[Dataset entries]
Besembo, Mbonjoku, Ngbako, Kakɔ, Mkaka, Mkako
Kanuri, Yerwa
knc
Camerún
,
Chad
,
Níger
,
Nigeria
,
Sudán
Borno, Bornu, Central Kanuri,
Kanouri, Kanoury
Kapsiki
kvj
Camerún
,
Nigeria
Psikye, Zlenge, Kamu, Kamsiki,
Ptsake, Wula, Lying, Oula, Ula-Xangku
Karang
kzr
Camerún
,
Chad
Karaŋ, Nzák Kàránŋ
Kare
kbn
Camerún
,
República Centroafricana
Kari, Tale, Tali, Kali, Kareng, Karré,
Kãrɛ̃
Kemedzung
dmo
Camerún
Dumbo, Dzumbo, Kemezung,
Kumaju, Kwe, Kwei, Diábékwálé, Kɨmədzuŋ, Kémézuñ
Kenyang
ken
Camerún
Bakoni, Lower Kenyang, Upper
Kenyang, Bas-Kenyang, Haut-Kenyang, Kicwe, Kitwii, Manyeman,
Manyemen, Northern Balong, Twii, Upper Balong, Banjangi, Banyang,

* * *

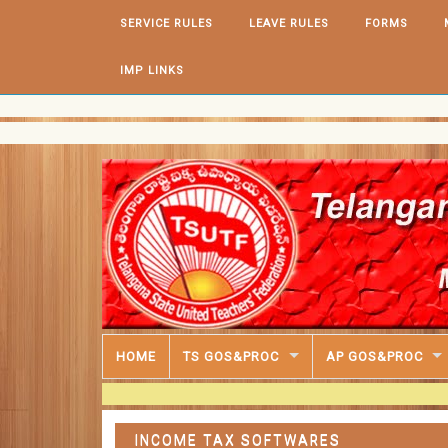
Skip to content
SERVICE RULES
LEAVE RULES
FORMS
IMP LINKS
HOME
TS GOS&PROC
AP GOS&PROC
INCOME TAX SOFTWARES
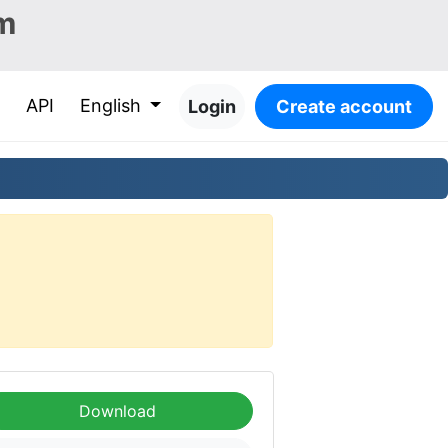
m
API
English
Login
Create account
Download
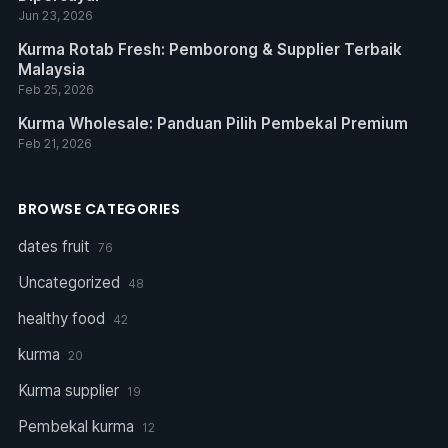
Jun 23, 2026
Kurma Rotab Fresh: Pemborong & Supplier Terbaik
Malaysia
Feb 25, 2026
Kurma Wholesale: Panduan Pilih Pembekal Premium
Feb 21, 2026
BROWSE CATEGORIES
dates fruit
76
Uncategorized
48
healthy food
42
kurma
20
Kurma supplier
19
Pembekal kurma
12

PROBLEM: Going through the data above, return each line with the word "Upper".

RESULT OF THIS TASK:
Bakoni, Lower Kenyang, Upper
Manyemen, Northern Balong, Twii, Upper Balong, Banjangi, Banyang,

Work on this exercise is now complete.